WASHINGTON (dpa-AFX) - Crude oil futures declined sharply on Thursday despite opening on a positive note, as resumption of service in the Gulf of Mexico region raised concerns about excess supply in the market.
Oil prices tumbled amid expectations of increased supply from Gulf of Mexico region after several facilities resumed service, having escaped largely unaffected by Hurricane Barry.
Worries about the outlook for energy demand due to slowing global economy and the likely impact of the ongoing U.S.-China trade dispute continued to weigh on the commodity.
West Texas Intermediate Crude oil futures for August ended down $1.48, or about 2.6%, at $55.30 a barrel.
On Wednesday, WTI Crude oil futures for August ended down $0.84, or about 1.5%, at $56.78 a barrel.
Several platforms across the Gulf of Mexico were evacuated last week and the resultant output cuts lifted crude oil prices.

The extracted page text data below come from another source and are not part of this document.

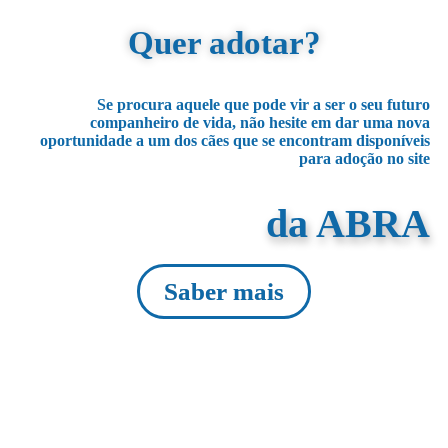
Quer adotar?
Se procura aquele que pode vir a ser o seu futuro
companheiro de vida, não hesite em dar uma nova
oportunidade a um dos cães que se encontram disponíveis
para adoção no site
da ABRA
Saber mais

However, with production resuming from early this week after the storm crossed over, concerns about supply shortage have faded now.

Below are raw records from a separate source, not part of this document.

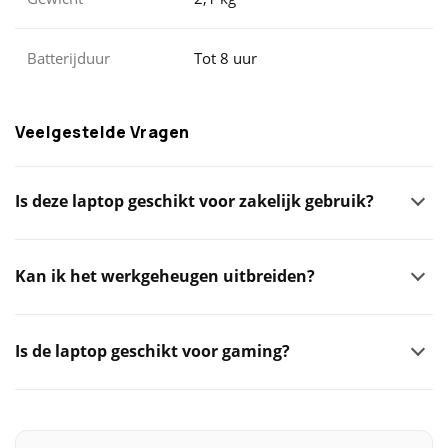
Batterijduur
Tot 8 uur
Veelgestelde Vragen
Is deze laptop geschikt voor zakelijk gebruik?
Kan ik het werkgeheugen uitbreiden?
Is de laptop geschikt voor gaming?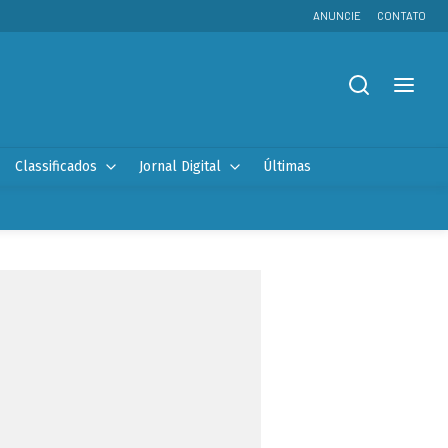
ANUNCIE
CONTATO
Classificados
Jornal Digital
Últimas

Royal Dutch Shell reported on Wednesday that it resumed about 80% of its average daily production in the Gulf of Mexico region.
The official data from U.S. Energy Information Administration (EIA) on Wednesday showed a larger than expected drop in crude inventories in the U.S., but revealed a big jump in gasoline inventories.
Oil's fall this week is also due to reports about likely discussions between the U.S. and Iran on the nuclear missile issue.